As the lone student in the group I came without expectations and plenty of questions.
Over the course of two days our group of 16 visited various government agencies to better understand their legislative and budgetary priorities related to energy policy and to introduce them to AAPG as a technical resource.
Our visits included conversations with:
- The Congressional Research Service.
- The Department of Energy (Subsurface Technology and Engineering, and Oil and Gas Research).
- The Bureau of Ocean Energy Management.
- The U.S. Geological Survey Energy Resources Program.
In addition, we met with specific House committees on Science, Space and Technology as well as Natural Resources.
These meetings were particularly exciting as they introduced us to specific policies of interest to the current 114th United States Congress.
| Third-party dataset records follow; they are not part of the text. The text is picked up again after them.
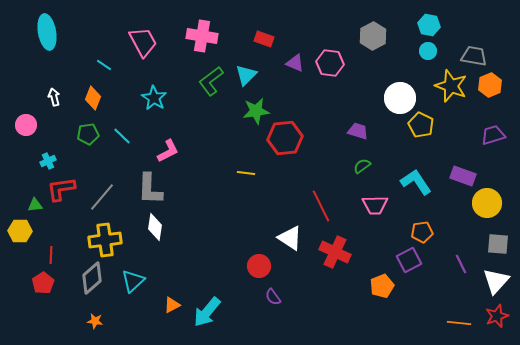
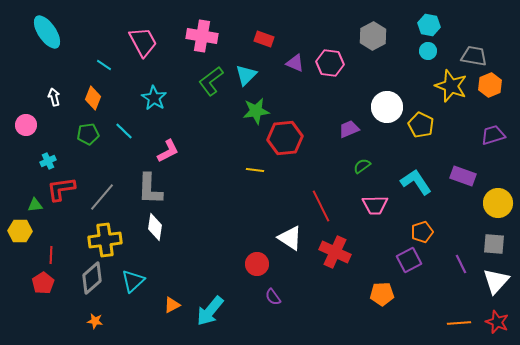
cyan ellipse at (47, 32): rotated 24 degrees counterclockwise
white circle at (400, 98): moved 13 px left, 9 px down
purple trapezoid at (358, 131): moved 9 px left, 2 px up; rotated 40 degrees counterclockwise
cyan line at (122, 136): moved 2 px right, 5 px up
yellow line at (246, 173): moved 9 px right, 3 px up
yellow circle at (487, 203): moved 11 px right
orange pentagon at (422, 232): rotated 10 degrees counterclockwise
gray square at (498, 244): moved 4 px left
red circle at (259, 266): moved 2 px left, 2 px up
orange pentagon at (382, 286): moved 8 px down; rotated 20 degrees clockwise
cyan arrow at (207, 312): moved 3 px right, 1 px up
red star at (497, 316): moved 6 px down; rotated 30 degrees counterclockwise
orange line at (459, 323): rotated 10 degrees counterclockwise
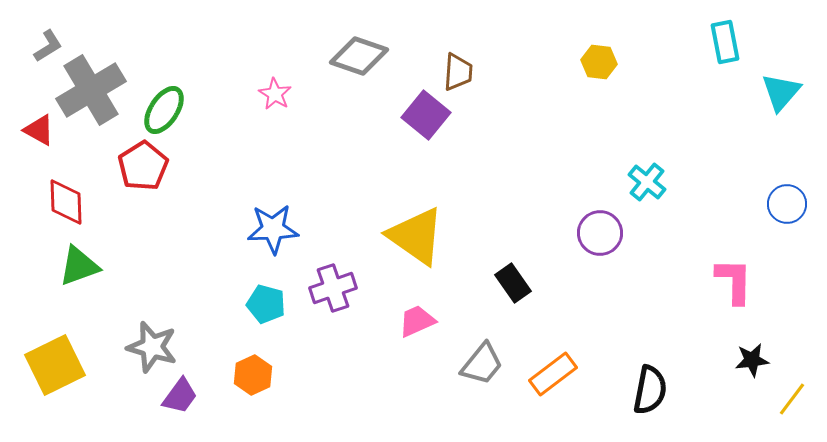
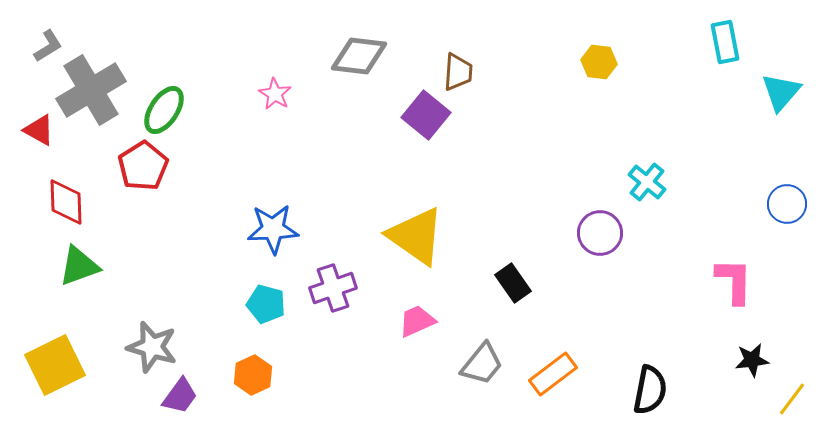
gray diamond: rotated 12 degrees counterclockwise
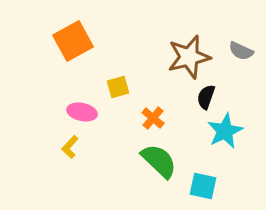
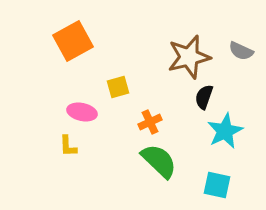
black semicircle: moved 2 px left
orange cross: moved 3 px left, 4 px down; rotated 25 degrees clockwise
yellow L-shape: moved 2 px left, 1 px up; rotated 45 degrees counterclockwise
cyan square: moved 14 px right, 1 px up
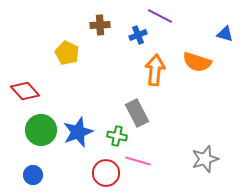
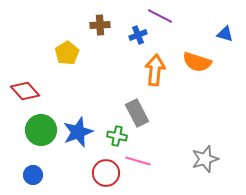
yellow pentagon: rotated 15 degrees clockwise
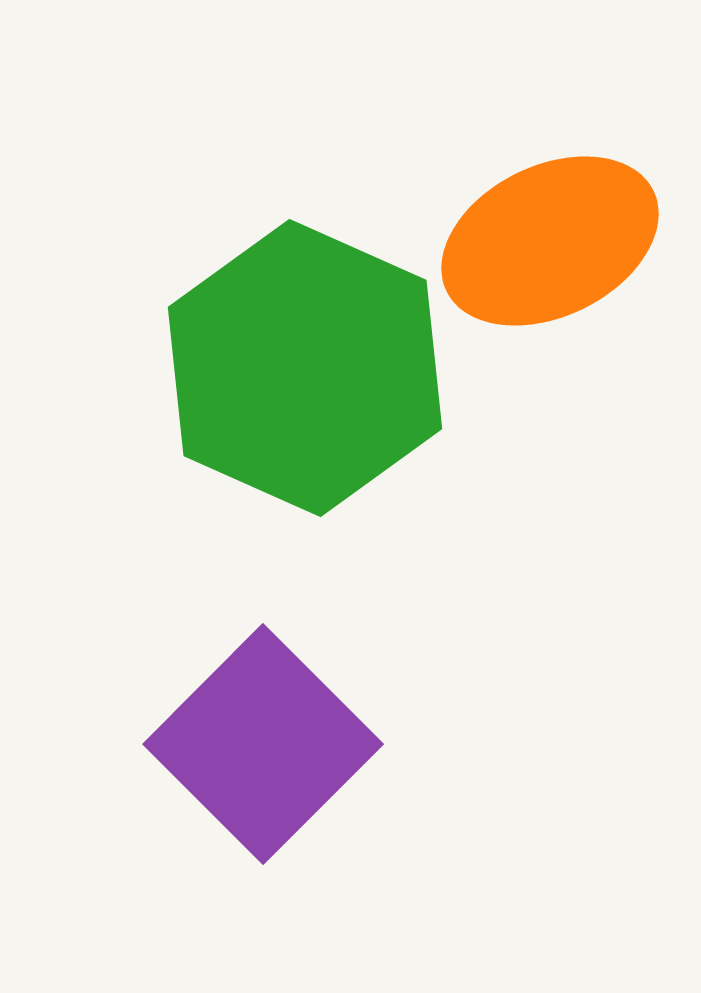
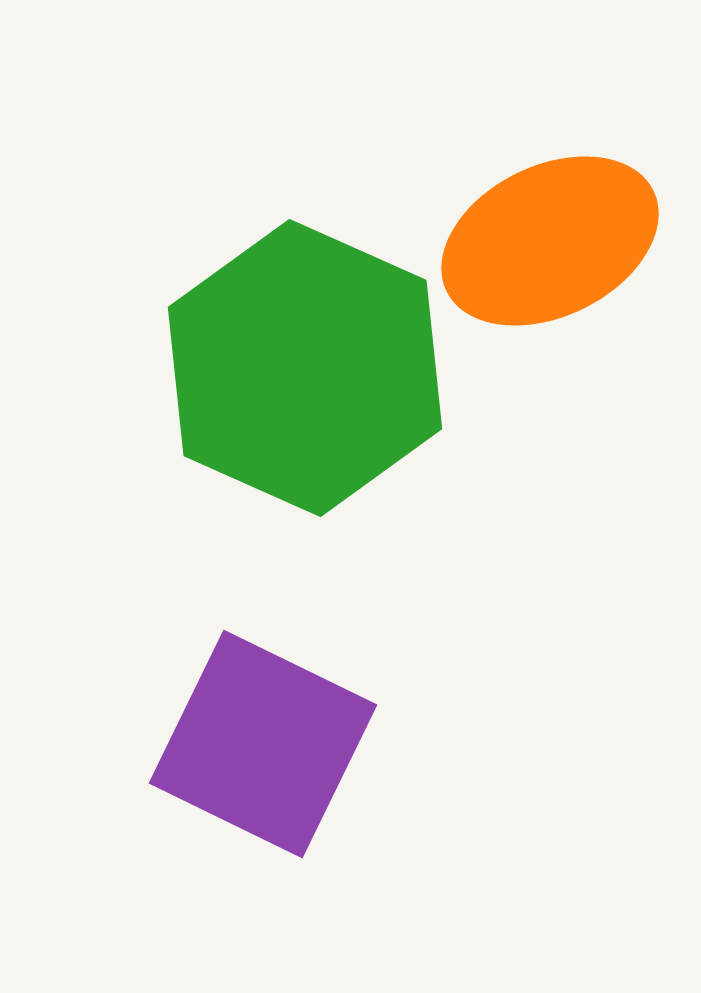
purple square: rotated 19 degrees counterclockwise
There were multiple hot-button issues that repeated themselves throughout the two days. These included:
- Induced seismicity.
- Restrictions on oil and gas leasing of federal lands.
- The status of developing natural gas hydrates.
- The opening of the Atlantic Outer Continental Shelf (OCS).
It was clear the government employees with whom we spoke valued our input as both engaged constituents and as a scientific resource that actively researches these issues.
For me, personally, the CVD established the precedent that the obligations of geoscientists are no longer limited to the offices in downtown Denver, Oklahoma City, Houston, or any other oil center. Colorado in particular has experienced a recent onslaught of political and social backlash toward oil and gas development.
We must learn to effectively communicate with our neighbors and communities to maintain our social license to operate. There are a number of government bodies in Washington willing and able to support us, and it's crucial that we recognize how and where they can do so.
At the culmination of my CVD visit I was provided the opportunity to speak one-on-one with the senior legislative assistant to my district's congressman, Rep. Ed Perlmutter (Colorado's 7th district), and during our conversation I introduced him to the AAPG Colorado School of Mines Student Chapter as a resource within the district. I'm the current president of the chapter, and we have worked hard this school year to establish ourselves as a campus and community-based organization.
I left the meeting with an open-ended invitation to continue our discussion at their district office in Colorado.
My sincere thanks to the AAPG colleagues I met in Washington, D.C. They were incredibly generous in their support and patience with my questions.
Also, I certainly recommend the experience to students in the future, whether you're currently interested in policy or not. The CVD will open your eyes to the inner workings of Washington and further educate you on the opportunities within the AAPG itself.